Incident Report for Today's DeployToday at 9am NZT we took down the realm for the deployment of the new account system. This migration was expected to take around 4 hours. The first thing that went wrong was that the migration took longer to run than it did on our test hardware. This extended the downtime for an extra hour past the point that we had budgeted for. After the realm was brought back up around 2PM NZT, we found that many players were getting disconnected frequently. This was caused by crashes in one of the backend master servers that caused online account session information to be lost. We spent around 15 minutes trying to investigate the causes of these crashes but were unable to immediately come up with any solutions so we decided to roll back the patch. Unfortunately in this case, what would normally take a very short amount of time to roll back took a very long time due to the extensive database migrations that had occurred during deployment. The databases are very large and restoring the backup took quite some time. The realm was brought back and the game restored at 3PM NZT. The restore of the website databases took even longer and resulted in extended website downtime as well (the website was not available until 4:30PM NZT). After investigation we have discovered that the crashes were caused by a very simple flaw. The constant that represents the length of an account name used in the account session was still accidentally using an old value, before we added the discriminator. If a player logged in with an account name longer than 27 characters then it would result in an exception being thrown when trying to copy the account name into the account session. This on its own should not have resulted in the master crashing, but this occurred in an area of the code base that was designed to be exception free, which resulted in the entire process crashing. The bug itself is already fixed, and we have also changed the code to be more resistant to exceptions occurring. However, we have decided to delay the redeploy of the patch until Monday NZT. It is clear that we need to do another round of QA on this deployment to make sure that we have found all corner cases before we can be confident in deploying it again. This is not the level of service you should expect from Grinding Gear Games and we are very sorry for the extended downtime. |
|
Transparency like this is what all game companies should strive for.

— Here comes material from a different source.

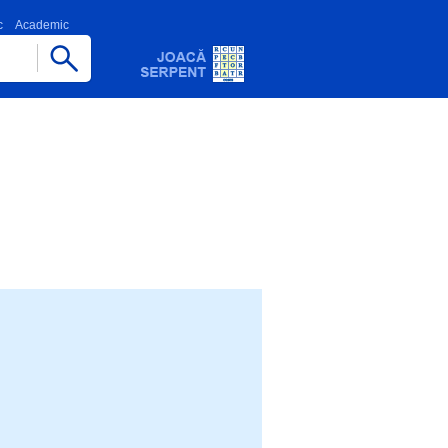
c
Academic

Good on you for not wasting time in deciding to roll everything back when you couldn't devise a solution immediately. |
|
Thanks for being honest with us
|
|
YEP classic
|
|
NT
|
|
Just keep up the good work. Noone is mad about this I guess. At least not me.
|
|
Thanks for sharing what happened.
It will convert your forum titles into decorative square badges that use the space next to your forum posts more economically so that you can show off an unlimited number of them at any one time. - GGG, 2018 (https://www.pathofexile.com/forum/view-thread/3573673)
|
|
Appreciate the update. Mystery Box for the poor please. j/k.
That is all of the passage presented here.